3.1. The Still-Phase Detection

The performance of the ZUPT algorithm highly relies on the zero-velocity interval’s detection accuracy. A fixed threshold-based still-phase detection algorithm is commonly used to do this work as shown in Equations (14)–(17). The pre-defined threshold $T_{th}$ is an important factor affecting the zero-velocity interval’s detection accuracy. If we use a small threshold $T{H}_{zupt,1}$, it will lead to the still-phase leakage detection, but if we use a large threshold $T{H}_{zupt,2}$, it will lead to the still-phase over-detection as shown in Figure 3.

A reasonable pre-defined threshold can improve the still-phase detection accuracy. However, the movement modes of a pedestrian are diverse, if a person walks slowly, the zero velocity interval lasts a longer time and the still-phase can be detected using a smaller threshold $T{H}_{zupt,1}$, but if the walking speed of the pedestrian increases, the zero velocity interval becomes smaller and the test statistics becomes larger. If the $T{H}_{zupt,1}$ is still used to detect the still-phase, it will lead to the still-phase leakage detection as shown in Figure 4. But if we use a larger pre-defined threshold, it may lead to over-detection of still-phase as shown in Figure 3a. Therefore, when a pedestrian walks in different speed, the fixed threshold-based detection algorithms result in many feet steps and still-phase leakage detection. ZUPT algorithm cannot work during the missing detected still-phase, which results in a large position error. Although it is possible to increase the detection accuracy of the still-phase by increasing the pre-defined threshold, it will lead to still-phase over-detection. Therefore, it is necessary for us to introduce an adaptive ZUPT algorithm that can adjust the threshold according to the walking speed for improving the accuracy of still-phase detection.

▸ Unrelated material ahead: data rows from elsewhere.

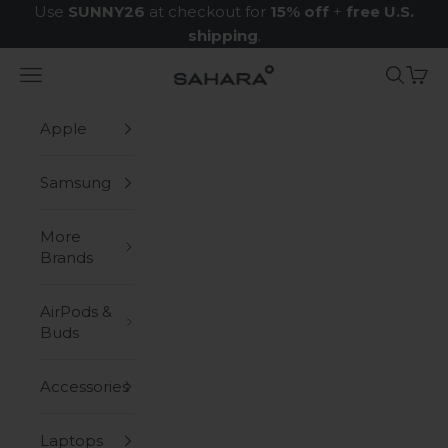
Skip to content
Use
SUNNY26
at checkout for
15% off
+
free U.S.
shipping
.
Navigation menu
Search
Cart
Zerodamage Sahara Case LLC
Apple
Samsung
More
Brands
AirPods &
Buds
Accessories
Laptops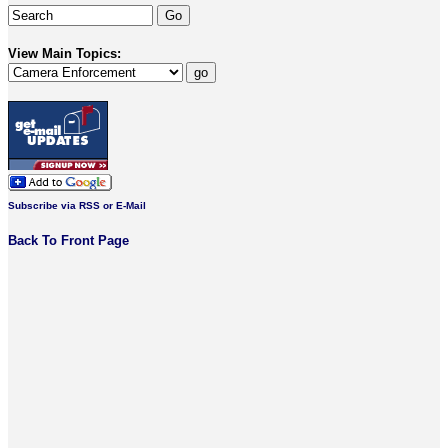
View Main Topics:
Subscribe via RSS or E-Mail
Back To Front Page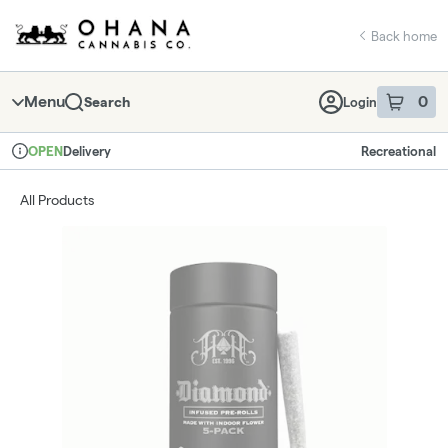
Skip
return to dispensary home page
Navigation
Back home
Menu
0
Search
Login
item
s
in 
Delivery
Recreational
OPEN
Dispensary Info
All Products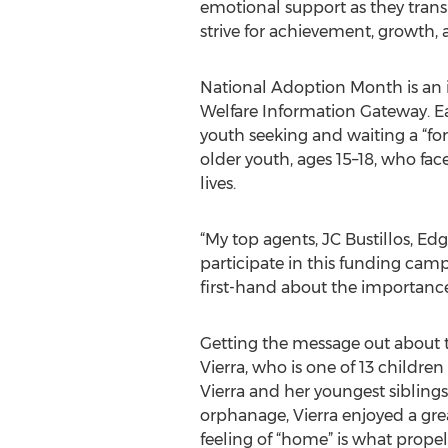
emotional support as they trans
strive for achievement, growth, 
National Adoption Month is an i
Welfare Information Gateway. E
youth seeking and waiting a “fore
older youth, ages 15–18, who fac
lives.
“My top agents, JC Bustillos, E
participate in this funding camp
first-hand about the importance 
Getting the message out about the
Vierra, who is one of 13 childre
Vierra and her youngest siblings
orphanage, Vierra enjoyed a gre
feeling of “home” is what propel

3.2. The Heuristic Drift Elimination and its Improved Algorithm

The original HDE algorithm aims to reduce the accumulated error in heading using only a body-attached IMU; it makes use of the fact that most corridors in buildings are straight and so are most walls and sidewalks alongside which a person might walk, and an I-control is used for correcting the gyro signals when the algorithm assesses that the user is walking along a straight line [23]. Instead of filtering the gyro signals with a binary I-controller, Jiménez et al. [13,29] worked in the yaw space. The original HDE algorithm pre-defined four dominant directions before implementation as shown in Figure 5. When the difference between a pedestrian’s walking heading and the dominant direction n is less than the pre-defined threshold ${\theta }_{th}$, it can be determined that the pedestrian is walking along the dominant direction n, and the difference is used as the measured error to update the EKF.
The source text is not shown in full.